Infine, un’altra peculiarità, fu la velocità di esecuzione di questo genocidio: in tre mesi l’80% della popolazione Tutsi venne letteralmente sterminata. Molti degli autori delle stragi rimasero impuniti a causa della loro fuga in altri paesi, anche europei, riuscendo a scampare alle condanne promesse loro. Solo nel 2008 ci fu una svolta importante: l’ex ministro della difesa Théoneste Bagosora, l’ideatore del genocidio, venne condannato all’ergastolo. Assieme a lui altre autorità militari, ad esso collegate.
In conclusione
Quando si parla di genocidio, la memoria ci riporta spesso ad eventi lontani dal nostro presente; ci riporta a qualcosa che sicuramente non si ripeterà, a qualcosa di lontano, a qualcosa che nacque dalle menti di personaggi folli.

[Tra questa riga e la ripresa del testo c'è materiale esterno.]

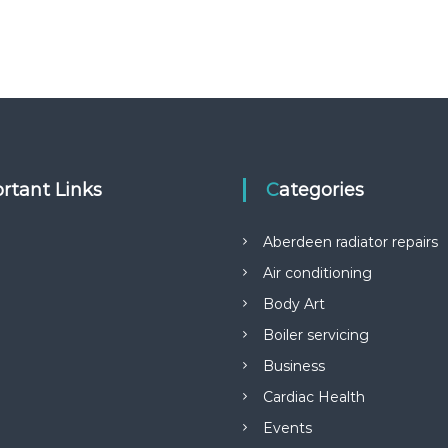
rtant Links
Categories
Aberdeen radiator repairs
Air conditioning
Body Art
Boiler servicing
Business
Cardiac Health
Events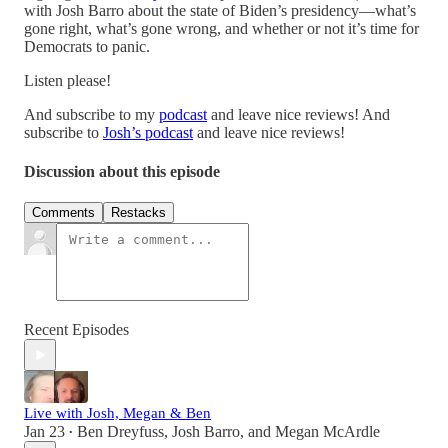
with Josh Barro about the state of Biden’s presidency—what’s
gone right, what’s gone wrong, and whether or not it’s time for
Democrats to panic.
Listen please!
And subscribe to my
podcast
and leave nice reviews! And
subscribe to
Josh’s podcast
and leave nice reviews!
Discussion about this episode
Comments
Restacks
Recent Episodes
Live with Josh, Megan & Ben
Jan 23
Ben Dreyfuss
,
Josh Barro
, and
Megan McArdle
•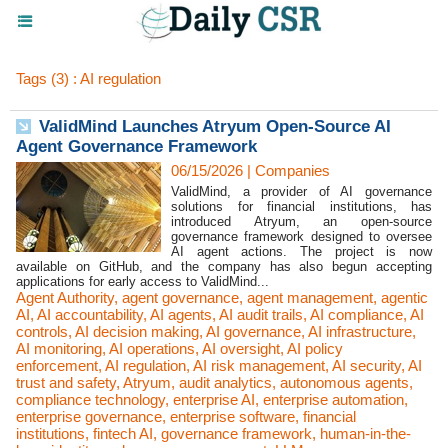
Tags (3) : AI regulation
ValidMind Launches Atryum Open-Source AI
Agent Governance Framework
06/15/2026
|
Companies
ValidMind, a provider of AI governance
solutions for financial institutions, has
introduced Atryum, an open-source
governance framework designed to oversee
AI agent actions. The project is now
available on GitHub, and the company has also begun accepting
applications for early access to ValidMind...
Agent Authority
,
agent governance
,
agent management
,
agentic
AI
,
AI accountability
,
AI agents
,
AI audit trails
,
AI compliance
,
AI
controls
,
AI decision making
,
AI governance
,
AI infrastructure
,
AI monitoring
,
AI operations
,
AI oversight
,
AI policy
enforcement
,
AI regulation
,
AI risk management
,
AI security
,
AI
trust and safety
,
Atryum
,
audit analytics
,
autonomous agents
,
compliance technology
,
enterprise AI
,
enterprise automation
,
enterprise governance
,
enterprise software
,
financial
institutions
,
fintech AI
,
governance framework
,
human-in-the-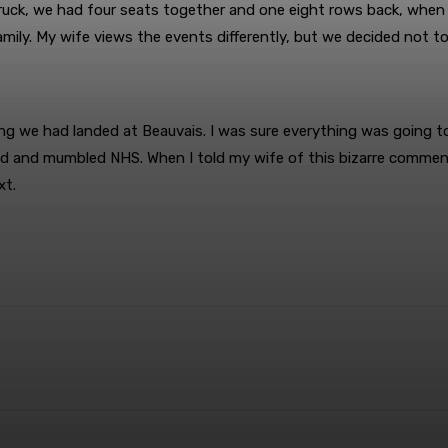
ck, we had four seats together and one eight rows back, when I
amily. My wife views the events differently, but we decided not to
ng we had landed at Beauvais. I was sure everything was going t
ed and mumbled NHS. When I told my wife of this bizarre comment,
xt.
terest
WhatsApp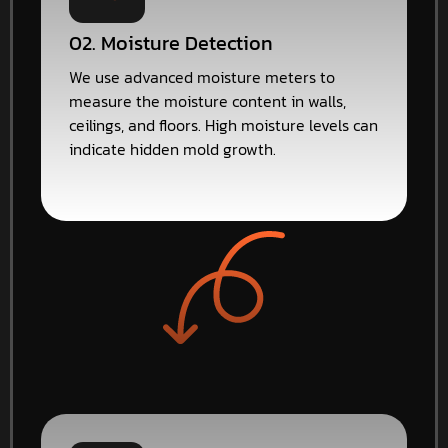
02. Moisture Detection
We use advanced moisture meters to
measure the moisture content in walls,
ceilings, and floors. High moisture levels can
indicate hidden mold growth.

Quanto appena narrato risale alla metà degli anni ’90: qualcuno di noi era già nato, qualcun altro no ma, in ogni caso, non è questione di epoche. La parola chiave è ideologia. Un’ideologia malata che, nutrendosi dell’ignoranza degli uomini, ne ha corrotto i cuori e ne ha reso catastrofiche le azioni. Una cosa, in particolare, possiamo imparare da tutto questo: studiamo la storia per cambiare il presente.